In tabling the Blick report Senator Hill stated:
This is now the third investigation into matters relating to the Balibo
events. The conclusions of all three are similar: intelligence material was
passed rapidly to government and there was no holding back or suppression of
data by the agencies tasked with providing such material. This episode was a
tragic one for the journalists involved and their families. I am satisfied
that Mr Blick has conducted a thorough and independent investigation and I
accept his findings. I hope that his conclusions can at last provide closure
in relation to key aspects of the Balibo affair.

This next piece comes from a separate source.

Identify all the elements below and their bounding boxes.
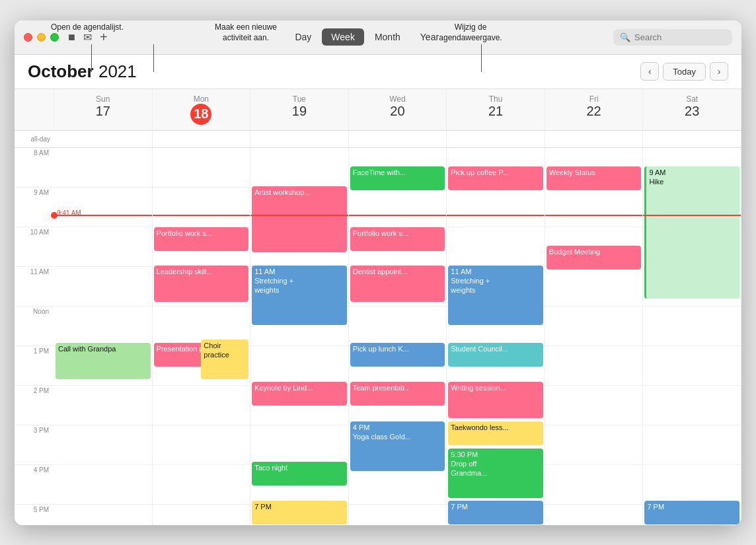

The Sydney Morning Herald has not published the Blick Report.
Bill Nicol's book
Bill Nicol was in Lisbon when the Balibo five were killed. His is
undoubtedly the best contemporary report of the political scene in Portugal
as well as in Timor. He was not sidetracked by the Balibo sideshow. He has
had the grace to review some of his earlier assessments. His epilogues give
a realistic assessment of the internal and external problems and assets of
the Newborn State. Indonesians, Timorese and Australians will benefit from
reading the book which I now launch.